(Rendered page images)

# # #

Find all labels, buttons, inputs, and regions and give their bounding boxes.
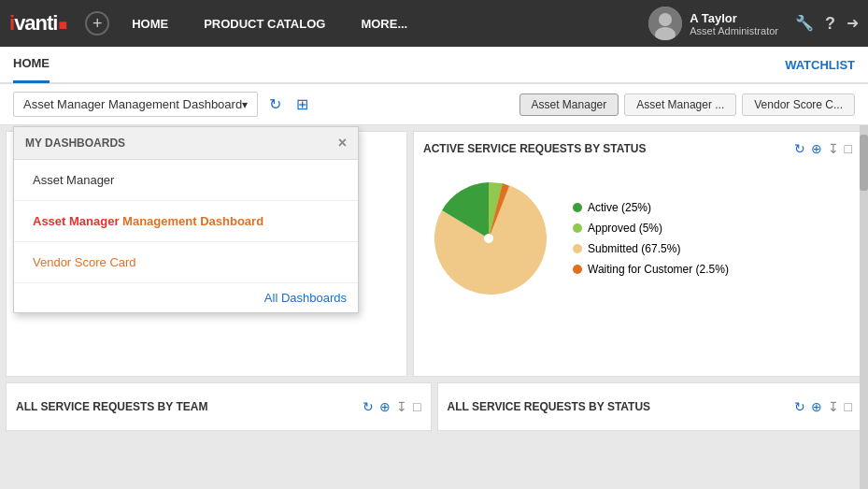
card-icons: ↻ ⊕ ↧ □ bbox=[794, 399, 852, 414]
right-card-legend: Active (25%) Approved (5%) Submitted (67… bbox=[573, 201, 729, 276]
card-icons: ↻ ⊕ ↧ □ bbox=[363, 399, 420, 414]
legend-label: Approved (5%) bbox=[588, 222, 662, 235]
tab-buttons: Asset Manager Asset Manager ... Vendor S… bbox=[519, 93, 855, 116]
nav-product-catalog[interactable]: PRODUCT CATALOG bbox=[191, 0, 338, 47]
legend-dot bbox=[573, 223, 582, 233]
all-dashboards-link[interactable]: All Dashboards bbox=[14, 283, 358, 312]
logo: ivanti■ bbox=[9, 11, 66, 36]
logo-text: ivanti■ bbox=[9, 11, 66, 36]
all-service-requests-by-status-card: ALL SERVICE REQUESTS BY STATUS ↻ ⊕ ↧ □ bbox=[437, 382, 863, 431]
refresh-icon[interactable]: ↻ bbox=[794, 399, 805, 414]
layout-icon[interactable]: ⊞ bbox=[292, 93, 312, 115]
tab-asset-manager[interactable]: Asset Manager bbox=[519, 93, 619, 116]
page-scrollbar[interactable] bbox=[860, 125, 868, 489]
chevron-down-icon: ▾ bbox=[242, 98, 248, 111]
top-navigation: ivanti■ + HOME PRODUCT CATALOG MORE... A… bbox=[0, 0, 868, 47]
card-icons: ↻ ⊕ ↧ □ bbox=[794, 141, 852, 156]
legend-item-active: Active (25%) bbox=[573, 201, 729, 214]
toolbar: Asset Manager Management Dashboard ▾ ↻ ⊞… bbox=[0, 84, 868, 125]
dropdown-item-management-dashboard[interactable]: Asset Manager Management Dashboard bbox=[14, 201, 358, 242]
all-service-requests-by-team-card: ALL SERVICE REQUESTS BY TEAM ↻ ⊕ ↧ □ bbox=[6, 382, 432, 431]
nav-home[interactable]: HOME bbox=[119, 0, 181, 47]
scrollbar-thumb[interactable] bbox=[860, 135, 868, 191]
add-button[interactable]: + bbox=[85, 11, 109, 36]
username: A Taylor bbox=[690, 11, 778, 25]
export-icon[interactable]: ↧ bbox=[828, 399, 839, 414]
legend-item-waiting: Waiting for Customer (2.5%) bbox=[573, 263, 729, 276]
logout-icon[interactable]: ➜ bbox=[847, 14, 859, 34]
export-icon[interactable]: ↧ bbox=[396, 399, 407, 414]
help-icon[interactable]: ? bbox=[825, 14, 835, 34]
nav-action-icons: 🔧 ? ➜ bbox=[795, 14, 859, 34]
user-area: A Taylor Asset Administrator 🔧 ? ➜ bbox=[648, 7, 859, 40]
user-role: Asset Administrator bbox=[690, 25, 778, 36]
dropdown-item-vendor-score-card[interactable]: Vendor Score Card bbox=[14, 242, 358, 283]
card-title: ALL SERVICE REQUESTS BY STATUS bbox=[448, 400, 651, 413]
dashboard-selector-label: Asset Manager Management Dashboard bbox=[23, 97, 242, 111]
export-icon[interactable]: ↧ bbox=[828, 141, 839, 156]
active-service-requests-card: ACTIVE SERVICE REQUESTS BY STATUS ↻ ⊕ ↧ … bbox=[413, 131, 862, 377]
bottom-row: ALL SERVICE REQUESTS BY TEAM ↻ ⊕ ↧ □ ALL… bbox=[6, 382, 862, 484]
sub-navigation: HOME WATCHLIST bbox=[0, 47, 868, 84]
watchlist-link[interactable]: WATCHLIST bbox=[785, 58, 855, 72]
maximize-icon[interactable]: □ bbox=[845, 141, 852, 156]
refresh-icon[interactable]: ↻ bbox=[363, 399, 374, 414]
tab-vendor-score[interactable]: Vendor Score C... bbox=[742, 93, 855, 116]
svg-point-1 bbox=[659, 13, 672, 26]
svg-point-3 bbox=[484, 234, 493, 243]
pie-area: Active (25%) Approved (5%) Submitted (67… bbox=[423, 164, 852, 313]
legend-label: Submitted (67.5%) bbox=[588, 242, 680, 255]
my-dashboards-dropdown: MY DASHBOARDS × Asset Manager Asset Mana… bbox=[13, 126, 359, 313]
legend-label: Active (25%) bbox=[588, 201, 651, 214]
dropdown-header: MY DASHBOARDS × bbox=[14, 127, 358, 160]
card-header: ACTIVE SERVICE REQUESTS BY STATUS ↻ ⊕ ↧ … bbox=[423, 141, 852, 156]
legend-dot bbox=[573, 265, 582, 274]
maximize-icon[interactable]: □ bbox=[845, 399, 852, 414]
card-title: ALL SERVICE REQUESTS BY TEAM bbox=[16, 400, 207, 413]
active-requests-pie-chart bbox=[423, 173, 554, 304]
legend-dot bbox=[573, 244, 582, 253]
maximize-icon[interactable]: □ bbox=[413, 399, 420, 414]
dropdown-item-asset-manager[interactable]: Asset Manager bbox=[14, 160, 358, 201]
avatar bbox=[648, 7, 682, 40]
link-icon[interactable]: ⊕ bbox=[811, 399, 822, 414]
dropdown-title: MY DASHBOARDS bbox=[25, 137, 125, 150]
nav-more[interactable]: MORE... bbox=[348, 0, 420, 47]
wrench-icon[interactable]: 🔧 bbox=[795, 14, 814, 34]
home-tab[interactable]: HOME bbox=[13, 46, 50, 83]
dashboard-selector[interactable]: Asset Manager Management Dashboard ▾ bbox=[13, 92, 258, 117]
card-title: ACTIVE SERVICE REQUESTS BY STATUS bbox=[423, 142, 647, 155]
tab-asset-manager-2[interactable]: Asset Manager ... bbox=[624, 93, 736, 116]
legend-item-approved: Approved (5%) bbox=[573, 222, 729, 235]
legend-item-submitted: Submitted (67.5%) bbox=[573, 242, 729, 255]
legend-label: Waiting for Customer (2.5%) bbox=[588, 263, 729, 276]
legend-dot bbox=[573, 203, 582, 212]
dropdown-close-button[interactable]: × bbox=[338, 135, 347, 151]
refresh-icon[interactable]: ↻ bbox=[794, 141, 805, 156]
user-info: A Taylor Asset Administrator bbox=[690, 11, 778, 36]
link-icon[interactable]: ⊕ bbox=[811, 141, 822, 156]
refresh-icon[interactable]: ↻ bbox=[265, 93, 285, 115]
link-icon[interactable]: ⊕ bbox=[379, 399, 391, 414]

# # #

* TASK OBJECTIVE: If a line contains the word "header", it counts; say how many such lines the records hold, and give only that number.

* TASK ANSWER: 2